(Extracted page text data)
+ + + + + + +

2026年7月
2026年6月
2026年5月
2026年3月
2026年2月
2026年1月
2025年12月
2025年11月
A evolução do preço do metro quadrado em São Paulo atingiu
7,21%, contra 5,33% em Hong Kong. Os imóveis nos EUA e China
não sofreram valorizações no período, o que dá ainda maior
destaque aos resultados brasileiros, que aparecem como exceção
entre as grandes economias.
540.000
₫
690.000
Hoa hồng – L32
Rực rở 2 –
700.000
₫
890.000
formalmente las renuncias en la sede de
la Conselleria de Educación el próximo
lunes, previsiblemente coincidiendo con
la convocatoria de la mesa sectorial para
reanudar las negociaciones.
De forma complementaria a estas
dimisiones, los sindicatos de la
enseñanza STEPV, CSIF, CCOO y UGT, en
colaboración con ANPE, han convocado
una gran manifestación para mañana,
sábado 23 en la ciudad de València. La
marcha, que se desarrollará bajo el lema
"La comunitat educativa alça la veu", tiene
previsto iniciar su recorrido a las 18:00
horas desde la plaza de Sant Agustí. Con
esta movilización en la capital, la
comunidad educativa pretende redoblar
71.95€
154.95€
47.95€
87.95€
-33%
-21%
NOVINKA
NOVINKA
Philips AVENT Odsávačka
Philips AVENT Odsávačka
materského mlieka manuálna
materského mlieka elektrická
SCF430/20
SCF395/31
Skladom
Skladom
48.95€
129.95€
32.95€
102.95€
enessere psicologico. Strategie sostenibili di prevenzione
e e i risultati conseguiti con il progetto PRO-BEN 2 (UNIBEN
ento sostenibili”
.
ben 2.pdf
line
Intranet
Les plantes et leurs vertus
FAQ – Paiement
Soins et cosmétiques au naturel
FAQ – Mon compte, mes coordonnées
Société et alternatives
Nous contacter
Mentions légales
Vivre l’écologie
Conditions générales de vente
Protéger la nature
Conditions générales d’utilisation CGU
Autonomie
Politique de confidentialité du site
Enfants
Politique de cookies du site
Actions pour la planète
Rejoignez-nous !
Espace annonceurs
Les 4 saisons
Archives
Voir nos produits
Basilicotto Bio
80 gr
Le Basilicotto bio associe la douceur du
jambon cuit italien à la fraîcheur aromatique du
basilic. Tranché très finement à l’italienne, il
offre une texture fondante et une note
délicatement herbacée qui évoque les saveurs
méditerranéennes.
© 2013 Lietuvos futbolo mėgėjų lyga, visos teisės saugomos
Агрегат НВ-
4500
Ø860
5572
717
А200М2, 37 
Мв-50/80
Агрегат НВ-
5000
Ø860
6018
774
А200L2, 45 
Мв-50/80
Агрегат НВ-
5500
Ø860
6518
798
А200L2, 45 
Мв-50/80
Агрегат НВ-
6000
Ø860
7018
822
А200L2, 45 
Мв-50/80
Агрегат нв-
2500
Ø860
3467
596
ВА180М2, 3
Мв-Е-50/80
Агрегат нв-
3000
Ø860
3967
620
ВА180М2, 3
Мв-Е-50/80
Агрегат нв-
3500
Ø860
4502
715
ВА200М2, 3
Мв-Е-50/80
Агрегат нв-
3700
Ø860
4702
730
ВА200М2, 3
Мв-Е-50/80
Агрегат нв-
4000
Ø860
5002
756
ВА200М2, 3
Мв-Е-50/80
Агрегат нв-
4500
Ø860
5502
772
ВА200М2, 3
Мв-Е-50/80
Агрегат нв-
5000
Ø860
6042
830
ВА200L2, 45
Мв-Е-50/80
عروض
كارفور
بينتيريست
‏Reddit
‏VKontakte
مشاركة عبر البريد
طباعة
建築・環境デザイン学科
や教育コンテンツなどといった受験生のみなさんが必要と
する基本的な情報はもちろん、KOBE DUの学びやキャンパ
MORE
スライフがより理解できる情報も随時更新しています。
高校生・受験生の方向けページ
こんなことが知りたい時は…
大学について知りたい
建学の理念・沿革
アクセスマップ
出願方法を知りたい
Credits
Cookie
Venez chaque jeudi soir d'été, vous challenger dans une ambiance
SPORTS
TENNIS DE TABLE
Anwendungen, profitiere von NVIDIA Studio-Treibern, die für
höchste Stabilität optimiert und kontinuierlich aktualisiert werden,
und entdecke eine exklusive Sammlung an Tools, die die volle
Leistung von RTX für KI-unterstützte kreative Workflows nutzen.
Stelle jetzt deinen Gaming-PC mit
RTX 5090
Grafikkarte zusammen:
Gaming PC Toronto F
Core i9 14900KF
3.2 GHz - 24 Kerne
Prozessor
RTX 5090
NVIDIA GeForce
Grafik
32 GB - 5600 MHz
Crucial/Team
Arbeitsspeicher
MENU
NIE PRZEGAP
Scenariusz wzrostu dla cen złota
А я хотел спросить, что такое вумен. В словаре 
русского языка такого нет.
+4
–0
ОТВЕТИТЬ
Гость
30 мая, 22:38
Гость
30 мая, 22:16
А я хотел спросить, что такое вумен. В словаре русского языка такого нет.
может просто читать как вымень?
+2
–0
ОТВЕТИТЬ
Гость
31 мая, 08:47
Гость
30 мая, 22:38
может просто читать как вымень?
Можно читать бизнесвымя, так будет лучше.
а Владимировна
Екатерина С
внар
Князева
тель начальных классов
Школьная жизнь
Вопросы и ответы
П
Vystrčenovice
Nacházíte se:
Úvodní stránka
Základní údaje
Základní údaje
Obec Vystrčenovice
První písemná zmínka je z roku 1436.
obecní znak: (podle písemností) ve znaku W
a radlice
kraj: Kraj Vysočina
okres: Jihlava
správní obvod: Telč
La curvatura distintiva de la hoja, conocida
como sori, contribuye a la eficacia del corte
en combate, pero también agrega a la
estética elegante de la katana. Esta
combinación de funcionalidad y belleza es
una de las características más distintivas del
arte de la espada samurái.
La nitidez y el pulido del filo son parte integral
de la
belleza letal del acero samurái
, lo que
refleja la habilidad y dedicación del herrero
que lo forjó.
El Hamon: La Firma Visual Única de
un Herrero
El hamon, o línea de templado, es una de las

+ + + + + + +

> Aim of the task
In the entries above, count each line that includes "хотел" and report the total with no other text.

> Reply
2